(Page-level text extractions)
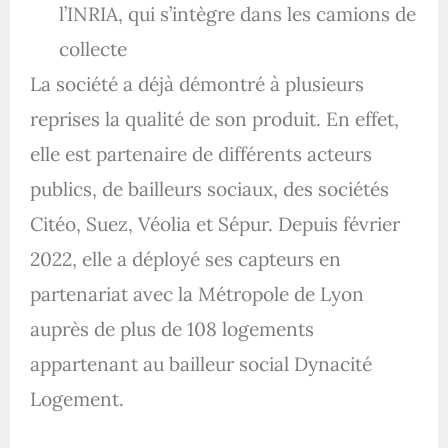
l’INRIA, qui s’intègre dans les camions de
collecte
La société a déjà démontré à plusieurs
reprises la qualité de son produit. En effet,
elle est partenaire de différents acteurs
publics, de bailleurs sociaux, des sociétés
Citéo, Suez, Véolia et Sépur. Depuis février
2022, elle a déployé ses capteurs en
partenariat avec la Métropole de Lyon
auprès de plus de 108 logements
appartenant au bailleur social Dynacité
Logement.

• THE TASK:
Among the lines above, return each one holding the string "elle".

• ANSWER SPACE:
elle est partenaire de différents acteurs
2022, elle a déployé ses capteurs en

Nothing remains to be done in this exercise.